TASK » Please reproduce exactly, and only, the lines from the one with "MAANDAG 18 MEI 2026" through the last line of the listing below, both ends included, leaving out the pictures.

THE RECORDS »
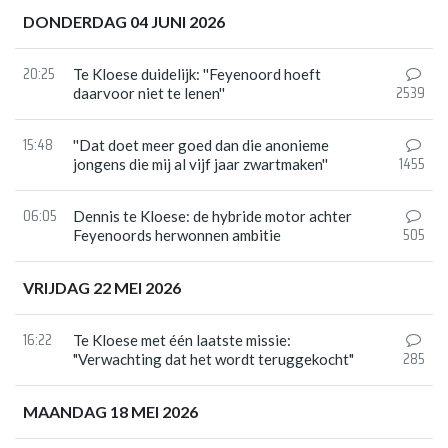
DONDERDAG 04 JUNI 2026
20:25
Te Kloese duidelijk: ''Feyenoord hoeft
2539
daarvoor niet te lenen''
15:48
''Dat doet meer goed dan die anonieme
1455
jongens die mij al vijf jaar zwartmaken''
06:05
Dennis te Kloese: de hybride motor achter
505
Feyenoords herwonnen ambitie
VRIJDAG 22 MEI 2026
16:22
Te Kloese met één laatste missie:
285
"Verwachting dat het wordt teruggekocht"
MAANDAG 18 MEI 2026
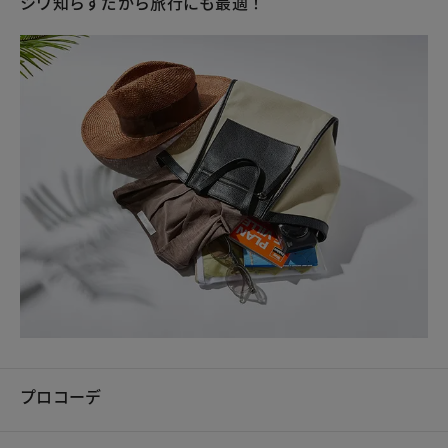
シワ知らずだから旅行にも最適！
プロコーデ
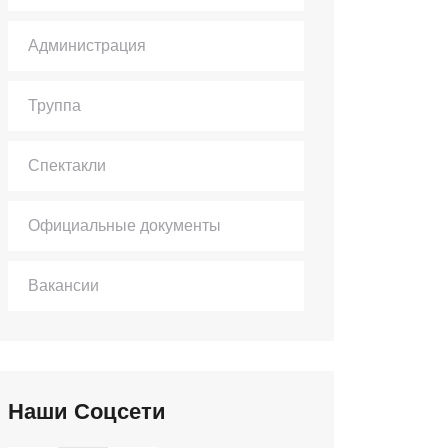
Администрация
Труппа
Спектакли
Официальные документы
Вакансии
Наши Соцсети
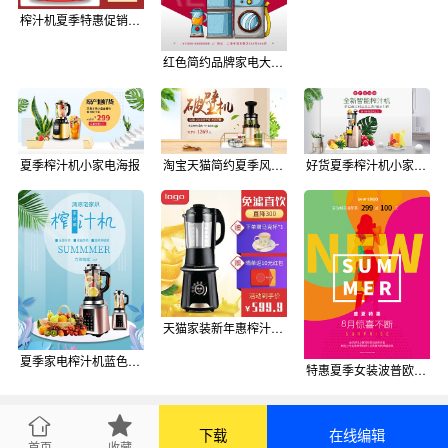
榨汁机夏季特惠促销活动主图直通车
红色简约品牌家电大促特惠榨汁机促销海报
夏季榨汁机小家电海报
淘宝天猫简约夏季风格厨房电器榨汁机海报
好货夏季榨汁机小家电简约淡雅海报
天猫家装新年惠榨汁机限时特惠活动淘宝直通车图片
夏季家电榨汁机蓝色风格海报
特惠夏季女装波普欧美风宣传促销海报
下载
在线编辑
首页
收藏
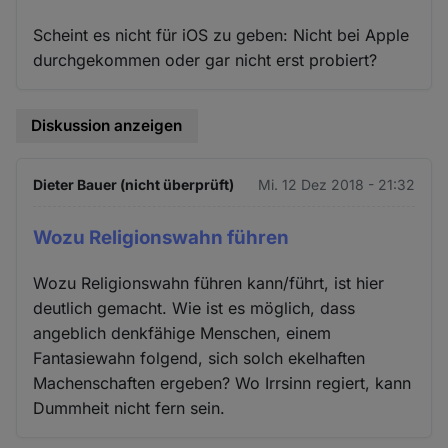
Scheint es nicht für iOS zu geben: Nicht bei Apple
durchgekommen oder gar nicht erst probiert?
Diskussion anzeigen
Dieter Bauer (nicht überprüft)
Mi. 12 Dez 2018 - 21:32
Wozu Religionswahn führen
Wozu Religionswahn führen kann/führt, ist hier
deutlich gemacht. Wie ist es möglich, dass
angeblich denkfähige Menschen, einem
Fantasiewahn folgend, sich solch ekelhaften
Machenschaften ergeben? Wo Irrsinn regiert, kann
Dummheit nicht fern sein.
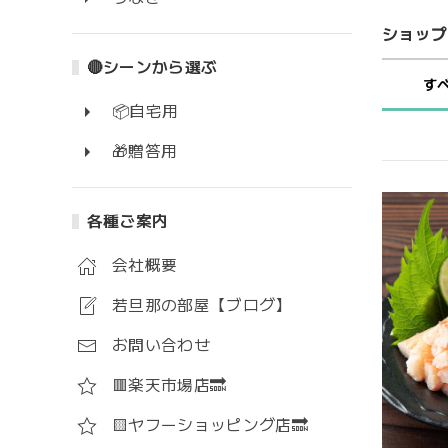
ショップ
🔴シーンから選ぶ
す
📦自宅用
🎁贈答用
各種ご案内
会社概要
若旦那の部屋【ブログ】
お問い合わせ
🟥楽天市場店🔜
🟨ヤフーショッピング店🔜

OUTPUT FOR THIS EXERCISE »
MAANDAG 18 MEI 2026
シワ知らずだから旅行にも最適！
プロコーデ
Администрация
Труппа
Спектакли
Официальные документы
Вакансии
Наши Соцсети
榨汁机夏季特惠促销活动主图直通车
红色简约品牌家电大促特惠榨汁机促销海报
夏季榨汁机小家电海报
淘宝天猫简约夏季风格厨房电器榨汁机海报
好货夏季榨汁机小家电简约淡雅海报
天猫家装新年惠榨汁机限时特惠活动淘宝直通车图片
夏季家电榨汁机蓝色风格海报
特惠夏季女装波普欧美风宣传促销海报
下载
在线编辑
首页
收藏
Scheint es nicht für iOS zu geben: Nicht bei Apple
durchgekommen oder gar nicht erst probiert?
Diskussion anzeigen
Dieter Bauer (nicht überprüft)
Mi. 12 Dez 2018 - 21:32
Wozu Religionswahn führen
Wozu Religionswahn führen kann/führt, ist hier
deutlich gemacht. Wie ist es möglich, dass
angeblich denkfähige Menschen, einem
Fantasiewahn folgend, sich solch ekelhaften
Machenschaften ergeben? Wo Irrsinn regiert, kann
Dummheit nicht fern sein.
ショップ
🔴シーンから選ぶ
す
📦自宅用
🎁贈答用
各種ご案内
会社概要
若旦那の部屋【ブログ】
お問い合わせ
🟥楽天市場店🔜
🟨ヤフーショッピング店🔜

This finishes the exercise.